** Opening DATA FOR REVIEW block **

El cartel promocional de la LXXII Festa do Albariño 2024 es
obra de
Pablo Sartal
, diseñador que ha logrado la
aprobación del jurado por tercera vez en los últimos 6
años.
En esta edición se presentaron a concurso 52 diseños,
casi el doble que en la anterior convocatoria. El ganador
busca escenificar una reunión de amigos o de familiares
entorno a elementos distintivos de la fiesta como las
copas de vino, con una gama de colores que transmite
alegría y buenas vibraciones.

** Closing DATA FOR REVIEW block **
** Opening DATA FOR REVIEW block **

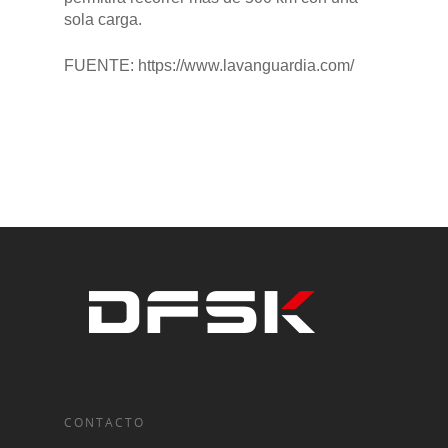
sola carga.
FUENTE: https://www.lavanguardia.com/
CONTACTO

** Closing DATA FOR REVIEW block **

» **WORK INSTRUCTION**
Return, unchanged, the run of lines above that opens with the line containing "El cartel promocional" and closes with the line containing "alegría y buenas vibraciones.". Include both.

» **FINISHED EXERCISE**
El cartel promocional de la LXXII Festa do Albariño 2024 es
obra de
Pablo Sartal
, diseñador que ha logrado la
aprobación del jurado por tercera vez en los últimos 6
años.
En esta edición se presentaron a concurso 52 diseños,
casi el doble que en la anterior convocatoria. El ganador
busca escenificar una reunión de amigos o de familiares
entorno a elementos distintivos de la fiesta como las
copas de vino, con una gama de colores que transmite
alegría y buenas vibraciones.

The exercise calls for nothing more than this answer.